Specific Objectives of the Project:
Nonpoint source pollution is the leading cause of water quality impairments in California. Many sources, including cattle grazing in or around streams, lakes, and wetlands, may contribute to the pollution of surface waters. Grazing best management practices (e.g., riparian fencing, off-stream water, etc.) have been shown to reduce fecal-based microbial pollutants and improve surface water quality. Objectives of this project are threefold: i) estimate the biophysical reductions in fecal indicator bacteria over time, ii) estimate the costs associated with grazing best management practices, and iii) compare these costs to biophysical results in the literature on efficacy to estimate benefit/cost of practice implementation.

Project Report/Summary of Results:
Coastal areas support multiple important resource uses including recreation, aquaculture, and agriculture. Unmanaged cattle access to stream corridors in grazed coastal watersheds can contaminate surface waters with fecal-derived microbial pollutants, posing risk to human health via activities such as swimming and shellfish consumption. Improved managerial control of cattle access to streams through implementation of grazing best management practices (BMPs) is a critical step in mitigating waterborne microbial pollution in grazed watersheds. This work reports trend analysis of a 19-year dataset to assess longterm microbial water quality responses resulting from a program to implement 40 grazing BMPs within the Olema Creek Watershed, a primary tributary to Tomales Bay, USA.

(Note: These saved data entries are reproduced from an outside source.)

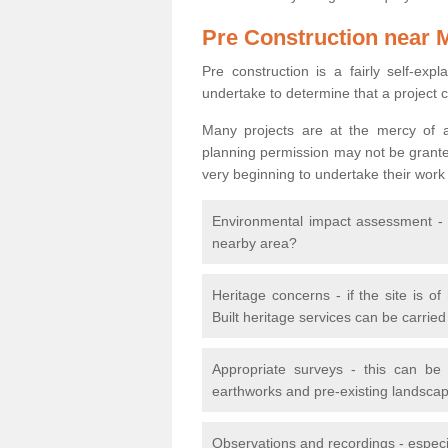
Pre Construction near 
Pre construction is a fairly self-expla
undertake to determine that a project 
Many projects are at the mercy of a
planning permission may not be granted.
very beginning to undertake their work
Environmental impact assessment - h
nearby area?
Heritage concerns - if the site is of
Built heritage services can be carrie
Appropriate surveys - this can be
earthworks and pre-existing landscape
Observations and recordings - especiall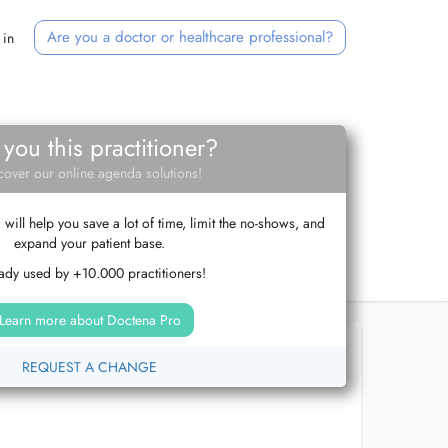
Are you a doctor or healthcare professional?
 in
 you this practitioner?
cover our online agenda solutions!
ill help you save a lot of time, limit the no-shows, and
expand your patient base.
ady used by +10.000 practitioners!
Learn more about Doctena Pro
REQUEST A CHANGE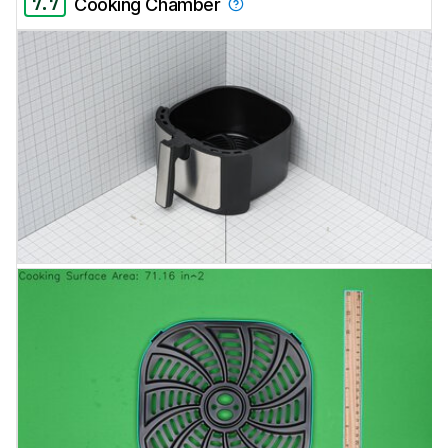
7.7
Cooking Chamber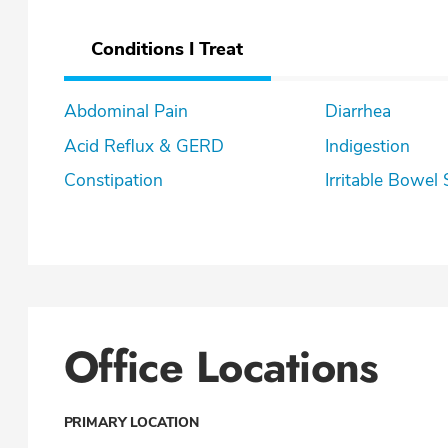
Conditions I Treat
Abdominal Pain
Diarrhea
Acid Reflux & GERD
Indigestion
Constipation
Irritable Bowe
Office Locations
PRIMARY LOCATION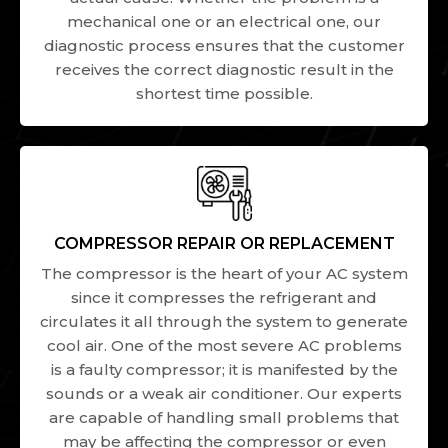
mechanical one or an electrical one, our
diagnostic process ensures that the customer
receives the correct diagnostic result in the
shortest time possible.
COMPRESSOR REPAIR OR REPLACEMENT
The compressor is the heart of your AC system
since it compresses the refrigerant and
circulates it all through the system to generate
cool air. One of the most severe AC problems
is a faulty compressor; it is manifested by the
sounds or a weak air conditioner. Our experts
are capable of handling small problems that
may be affecting the compressor or even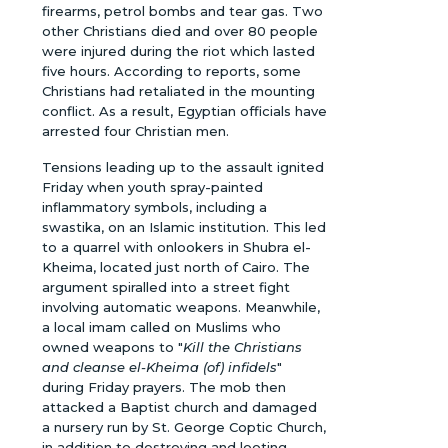
firearms, petrol bombs and tear gas. Two
other Christians died and over 80 people
were injured during the riot which lasted
five hours. According to reports, some
Christians had retaliated in the mounting
conflict. As a result, Egyptian officials have
arrested four Christian men.
Tensions leading up to the assault ignited
Friday when youth spray-painted
inflammatory symbols, including a
swastika, on an Islamic institution. This led
to a quarrel with onlookers in Shubra el-
Kheima, located just north of Cairo. The
argument spiralled into a street fight
involving automatic weapons. Meanwhile,
a local imam called on Muslims who
owned weapons to "
Kill the Christians
and cleanse el-Kheima (of) infidels
"
during Friday prayers. The mob then
attacked a Baptist church and damaged
a nursery run by St. George Coptic Church,
in addition to destroying and looting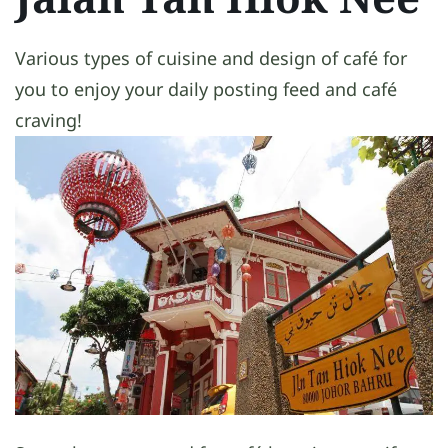
Various types of cuisine and design of café for
you to enjoy your daily posting feed and café
craving!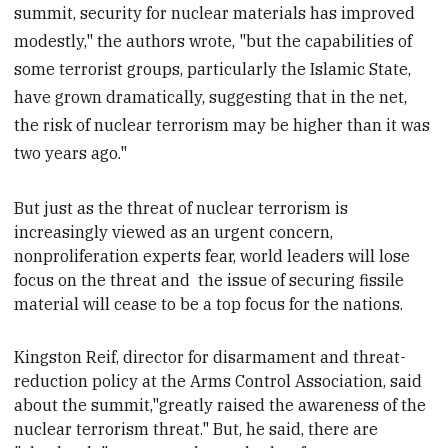
summit, security for nuclear materials has improved
modestly," the authors wrote, "but the capabilities of
some terrorist groups, particularly the Islamic State,
have grown dramatically, suggesting that in the net,
the risk of nuclear terrorism may be higher than it was
two years ago."
But just as the threat of nuclear terrorism is
increasingly viewed as an urgent concern,
nonproliferation experts fear, world leaders will lose
focus on the threat and
the issue of securing fissile
material will cease to be a top focus for the nations.
Kingston Reif, director for disarmament and threat-
reduction policy at the Arms Control Association, said
about the summit,"greatly raised the awareness of the
nuclear terrorism threat." But, he said,
there are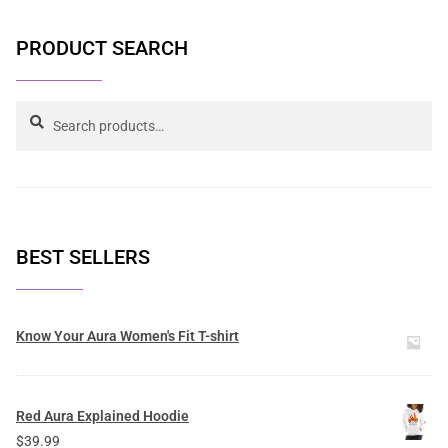
PRODUCT SEARCH
Search
BEST SELLERS
Know Your Aura Women's Fit T-shirt
Red Aura Explained Hoodie
$
39.99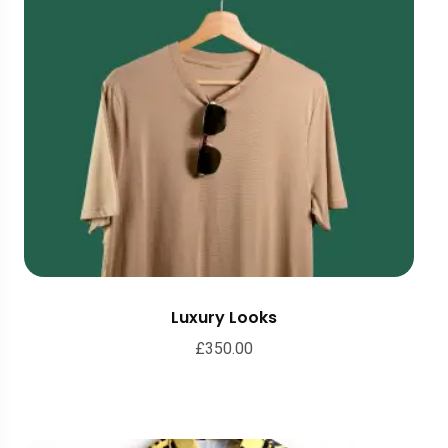
Luxury Looks
£
350.00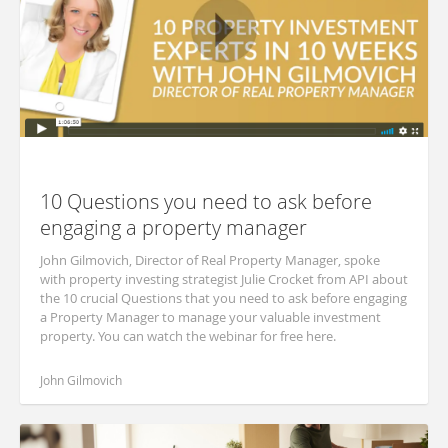
10 Questions you need to ask before
engaging a property manager
John Gilmovich, Director of Real Property Manager, spoke
with property investing strategist Julie Crocket from API about
the 10 crucial Questions that you need to ask before engaging
a Property Manager to manage your valuable investment
property. You can watch the webinar for free here.
John Gilmovich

Stream corridor grazing BMPs implemented included: 1) Stream corridor fencing to eliminate/control cattle access, 2) hardened stream crossings for cattle movements across stream corridors, and 3) off stream drinking water systems for cattle. We found a statistically significant reduction in fecal coliform concentrations following the initial period of BMP implementation, with overall mean reductions exceeding 95% (1.28 log10)—consistent with 1—2 log10 (90 – 99%) reductions reported in other studies. Our results demonstrate the importance of prioritization of pollutant sources at the watershed scale to target BMP implementation for rapid water quality improvements and return on investment. Our findings support investments in grazing BMP implementation as an important component of policies and strategies to protect public health in grazed coastal watersheds. In total, this suite of practices cost over $870,000 to implement. The remaining work on this project (in progress) uses spatial and temporal variation in practice implementation to determine the benefits and costs associated at the practice level.